Ученые странники обошли весь Пенджаб, слушали многих проповедников, месяцами учились у мудрецов и пришли к заключению: как зеркала в храмах джайнов[54] повторяют до бесконечности отражение, так и знание древних уходит в необозримую даль. Они выяснили, что многие книги арабов и персов — это переводы книг индийских, что народов в Индии великое множество и говорят эти народы на великом множестве языков и что существует язык мудрых, имя которому санскрит, но на изучение его нужны многие годы.
Знание, как свет ночного костра, уводило их в глубь необъятной страны. От одного ученого отшельника к другому. Они одолевали горы, они забредали в цветущие, как сады, леса. Жизнь казалась им иной раз цветным редкостным сном.
Однажды утром они вошли в большое селение. Их остановила немота жизни. Брели по дороге две коровы — священное животное Индии корова хозяина не имеет, по она может забраться в жилье человека, и никто ее не посмеет ударить. Возле сгоревшего дома стоял одинокий павлин, распустив хвост, гуляли куры, но ни шума работы, ни детских голосов.
— Трупы! — воскликнул Нуры Казым, показывая на человеческие тела возле еще одного сгоревшего дома. — Здесь побывала чума. Бежим!
Махтумкули поймал друга за руку.
— Это не чума. Их убили. У мужчины в руках топор. Он оборонялся.
Они прошли через деревню. Нет, дома в ней сгорели не от удара молнии, а люди погибли не от мора. Деревня была расстреляна из пушек.
И следующая деревня была уничтожена, и еще одна.
— Мы идем по следам войны, — сказал Махтумкули. — Не лучше ли повернуть назад? Теперь людям не до наук.
Они повернули, но война охватывала страну; как пожар охватывает лес. Это была невиданная война. Дрались не князья между собой и даже не цари. Древняя Индия попала в когти британского льва.
Путешественники пробрались в северные княжества, которых война не коснулась. И здесь Махтумкули свалила болезнь. В пути они много голодали.

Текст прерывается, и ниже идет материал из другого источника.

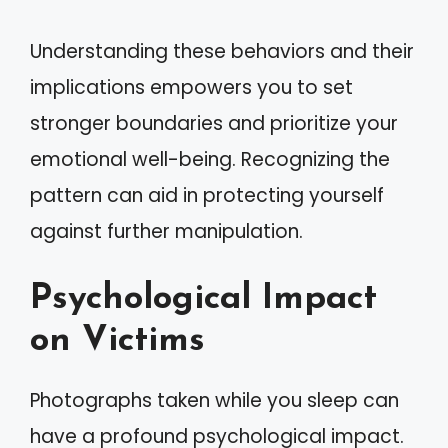
Understanding these behaviors and their
implications empowers you to set
stronger boundaries and prioritize your
emotional well-being. Recognizing the
pattern can aid in protecting yourself
against further manipulation.
Psychological Impact
on Victims
Photographs taken while you sleep can
have a profound psychological impact.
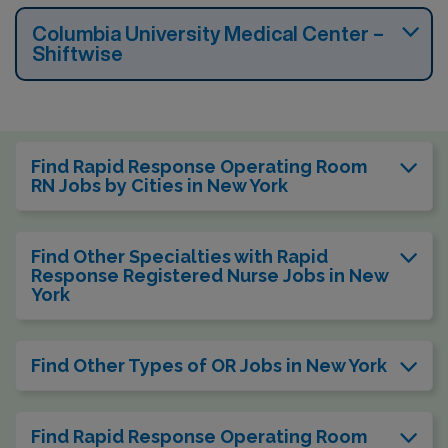
Columbia University Medical Center –
Shiftwise
Find Rapid Response Operating Room
RN Jobs by Cities in New York
Find Other Specialties with Rapid
Response Registered Nurse Jobs in New
York
Find Other Types of OR Jobs in New York
Find Rapid Response Operating Room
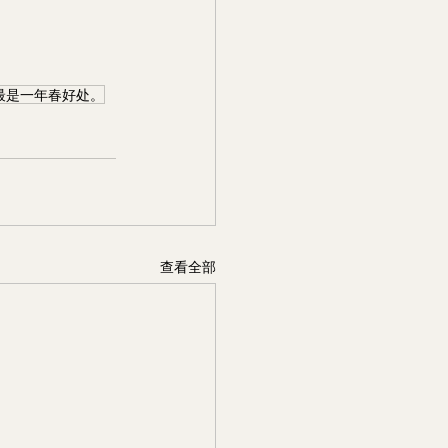
最是一年春好处。
查看全部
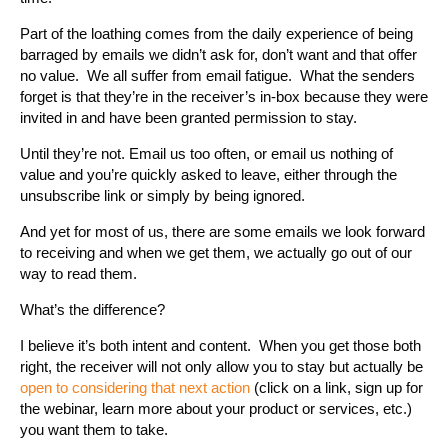
Part of the loathing comes from the daily experience of being
barraged by emails we didn’t ask for, don’t want and that offer
no value. We all suffer from email fatigue. What the senders
forget is that they’re in the receiver’s in-box because they were
invited in and have been granted permission to stay.
Until they’re not. Email us too often, or email us nothing of
value and you’re quickly asked to leave, either through the
unsubscribe link or simply by being ignored.
And yet for most of us, there are some emails we look forward
to receiving and when we get them, we actually go out of our
way to read them.
What’s the difference?
I believe it’s both intent and content. When you get those both
right, the receiver will not only allow you to stay but actually be
open to considering that next action
(click on a link, sign up for
the webinar, learn more about your product or services, etc.)
you want them to take.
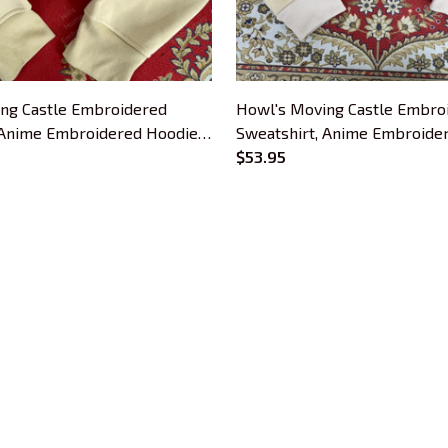
ng Castle Embroidered
Howl's Moving Castle Embro
 Anime Embroidered Hoodie,
Sweatshirt, Anime Embroide
ime Lover
Gift For Anime Lover
$53.95
CUSTOMER SUPPORT
About Us
Contact Us
Order Tracking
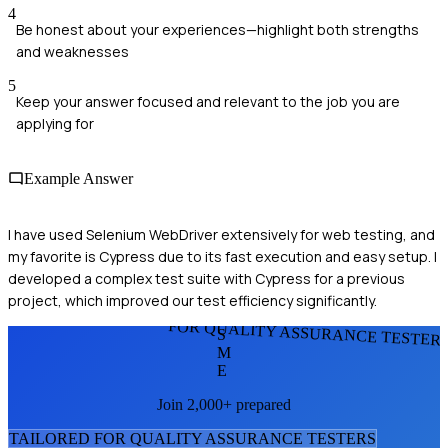
4
Be honest about your experiences—highlight both strengths
and weaknesses
5
Keep your answer focused and relevant to the job you are
applying for
Example Answer
I have used Selenium WebDriver extensively for web testing, and
my favorite is Cypress due to its fast execution and easy setup. I
developed a complex test suite with Cypress for a previous
project, which improved our test efficiency significantly.
FOR QUALITY ASSURANCE TESTER
S
M
E
Join 2,000+ prepared
TAILORED FOR
QUALITY ASSURANCE TESTER
S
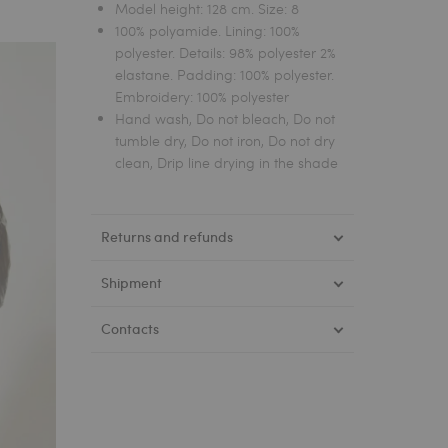
Model height: 128 cm. Size: 8
100% polyamide. Lining: 100%
polyester. Details: 98% polyester 2%
elastane. Padding: 100% polyester.
Embroidery: 100% polyester
Hand wash, Do not bleach, Do not
tumble dry, Do not iron, Do not dry
clean, Drip line drying in the shade
Returns and refunds
Shipment
Contacts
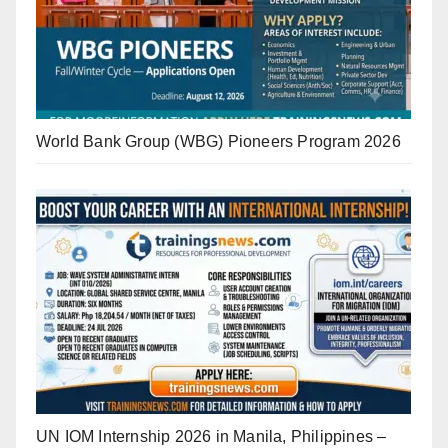
World Bank Group (WBG) Pioneers Program 2026
UN IOM Internship 2026 in Manila, Philippines –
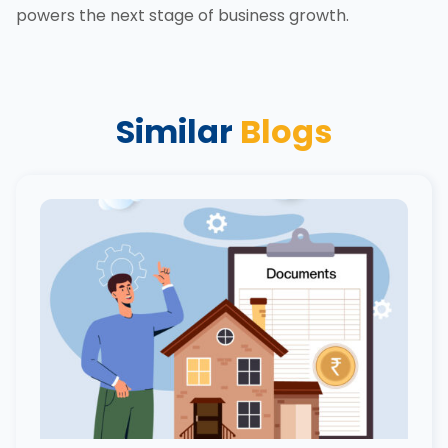
powers the next stage of business growth.
Similar
Blogs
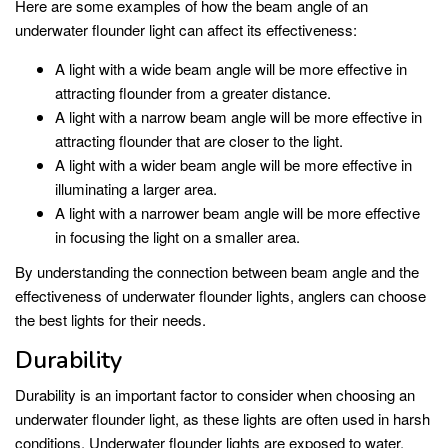
Here are some examples of how the beam angle of an
underwater flounder light can affect its effectiveness:
A light with a wide beam angle will be more effective in
attracting flounder from a greater distance.
A light with a narrow beam angle will be more effective in
attracting flounder that are closer to the light.
A light with a wider beam angle will be more effective in
illuminating a larger area.
A light with a narrower beam angle will be more effective
in focusing the light on a smaller area.
By understanding the connection between beam angle and the
effectiveness of underwater flounder lights, anglers can choose
the best lights for their needs.
Durability
Durability is an important factor to consider when choosing an
underwater flounder light, as these lights are often used in harsh
conditions. Underwater flounder lights are exposed to water,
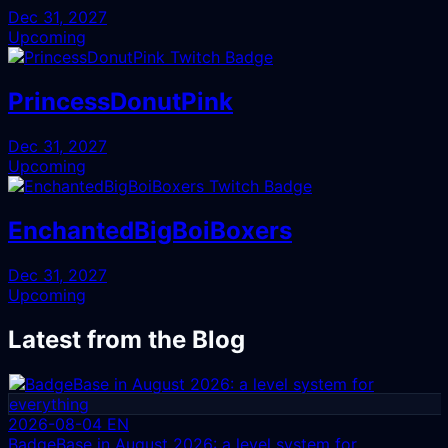
Dec 31, 2027
Upcoming
PrincessDonutPink
Dec 31, 2027
Upcoming
EnchantedBigBoiBoxers
Dec 31, 2027
Upcoming
Latest from the Blog
2026-08-04
EN
BadgeBase in August 2026: a level system for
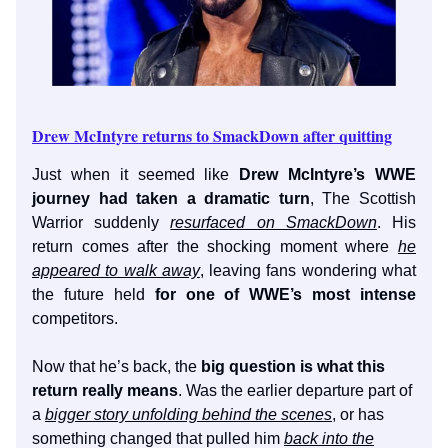
Drew McIntyre returns to SmackDown after quitting
Just when it seemed like
Drew McIntyre’s WWE
journey had taken a dramatic turn
, The Scottish
Warrior suddenly
resurfaced on SmackDown
. His
return comes after the shocking moment where
he
appeared to walk away
, leaving fans wondering what
the future held
for one of WWE’s most intense
competitors.
Now that he’s back, the
big question is what this
return really means
. Was the earlier departure part of
a
bigger story unfolding behind the scenes
, or has
something changed that pulled him
back into the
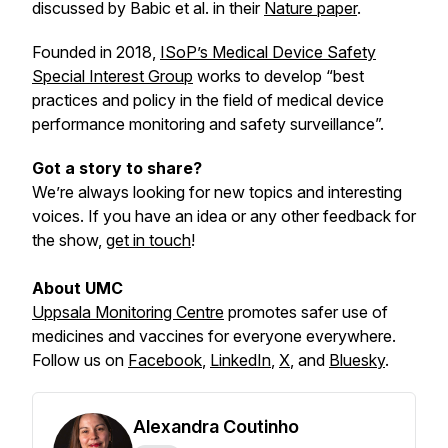
discussed by Babic
et al.
in their
Nature paper
.
Founded in 2018,
ISoP’s Medical Device Safety
Special Interest Group
works to develop “best
practices and policy in the field of medical device
performance monitoring and safety surveillance”.
Got a story to share?
We’re always looking for new topics and interesting
voices. If you have an idea or any other feedback for
the show,
get in touch
!
About UMC
Uppsala Monitoring Centre
promotes safer use of
medicines and vaccines for everyone everywhere.
Follow us on
Facebook
,
LinkedIn
,
X
,
and
Bluesky
.
Alexandra Coutinho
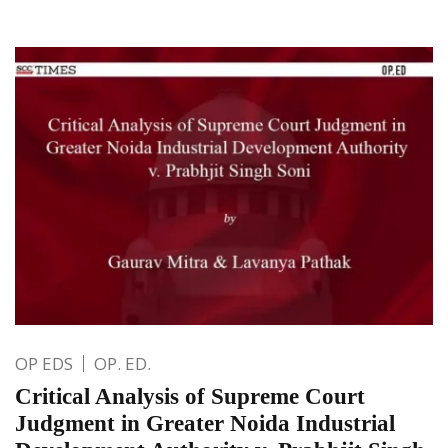
OP EDS
OP. ED.
Critical Analysis of Supreme Court
Judgment in Greater Noida Industrial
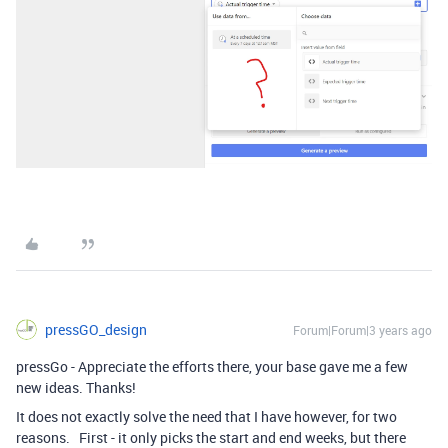
pressGO_design
Forum|Forum|3 years ago
pressGo - Appreciate the efforts there, your base gave me a few
new ideas. Thanks!
It does not exactly solve the need that I have however, for two
reasons. First - it only picks the start and end weeks, but there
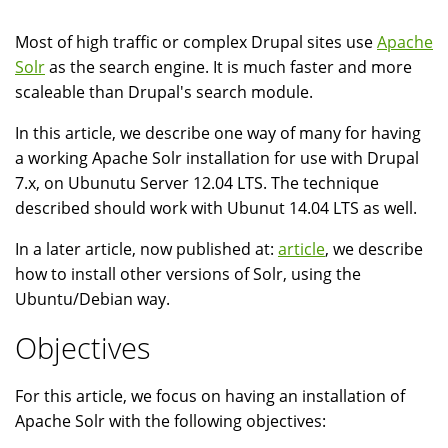
Most of high traffic or complex Drupal sites use
Apache
Solr
as the search engine. It is much faster and more
scaleable than Drupal's search module.
In this article, we describe one way of many for having
a working Apache Solr installation for use with Drupal
7.x, on Ubunutu Server 12.04 LTS. The technique
described should work with Ubunut 14.04 LTS as well.
In a later article, now published at:
article
, we describe
how to install other versions of Solr, using the
Ubuntu/Debian way.
Objectives
For this article, we focus on having an installation of
Apache Solr with the following objectives:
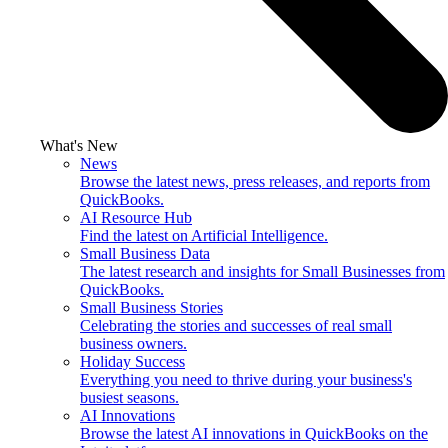
What's New
News
Browse the latest news, press releases, and reports from
QuickBooks.
AI Resource Hub
Find the latest on Artificial Intelligence.
Small Business Data
The latest research and insights for Small Businesses from
QuickBooks.
Small Business Stories
Celebrating the stories and successes of real small
business owners.
Holiday Success
Everything you need to thrive during your business's
busiest seasons.
AI Innovations
Browse the latest AI innovations in QuickBooks on the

— Нет, не истощенное тело — причина моей слабости, — объяснял шахир свою болезнь, — истощился мой дух. Меня изводит бессилие ума перед разрушающим всевластием войны, причины которой мне непонятны. Неужели человек — худшее создание аллаха? Ни одно живое существо не приносит столько бедствия другим существам, сколько приносят одни люди другим людям.
— Скорее поправляйся, — подбадривал друга Нуры Казым. Мы уже полтора года в Индии. Тебя томит разлука с родиной.
— Сколько же времени я не видел своих детей? — задумался Махтумкули. — Как теперь живут геркезы — моё родное племя? Ты прав, Нуры Казым. Пора домой. Пора добытые знания отдать своему народу.
И сразу опечалился:
— Неужели мне придется расстаться с тобой, друг мой бесценный?
— Я поеду с тобой в Хиву, — ответил Нуры Казым.
— Со мной? В Хиву? Но до моего дома есть путь намного короче.
— Ты должен вернуться к своему народу улемом. В Хиве славится своей ученостью медресе Ширгази-хана. Учиться в медресе Ширгази-хана — значит приобрести уважение среди ученых.
— Мой отец тоже учился в Хиве. — Грустными стали глаза у шахира. — Не скоро мне быть в Атреке. Но ты прав, Нуры Казым. Чтобы принести наибольшую пользу моему народу, я должен пройти курс наук в медресе.
Долог и труден был их путь.
Первый человек, который им повстречался в Хиве, нёс на себе дверь.
— Мне кажется, это добрая примета, — сказал Махтумкули. — Человек построил себе новый дом и несет старую свою дверь, чтобы навесить ее на новые петли. В степном краю дерево дорого, и дверь переходит от отца к сыну.
— Пусть аллах пошлет нам удачу! — воскликнул Нуры Казым. — Тебе закончить медресе Ширгази, а мне в Шир-гази получить место мударриса.
— Мы прошли по многим странам, Нуры Казым, видели несчетное количество городов, народов, но изо всего странствия я вынес одно знание: страдают люди всюду одинаково. Я увидел землю нищенкой.